→ **MATERIAL FOR THIS TASK**
▼▼▼
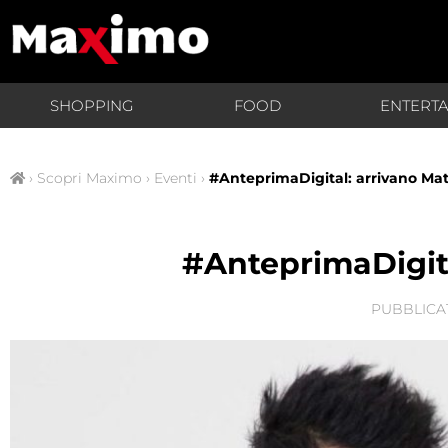
SHOPPING
FOOD
ENTERT
›
Scopri Maximo
›
Eventi
›
#AnteprimaDigital: arrivano Mat
#AnteprimaDigita
PUBBLICA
▲▲▲
→ **WORK ORDER**
Reproduce the data above in full, exactly as it is, with the pictures left out.

→ **EXERCISE RESULT**
SHOPPING
FOOD
ENTERT
›
Scopri Maximo
›
Eventi
›
#AnteprimaDigital: arrivano Mat
#AnteprimaDigita
PUBBLICA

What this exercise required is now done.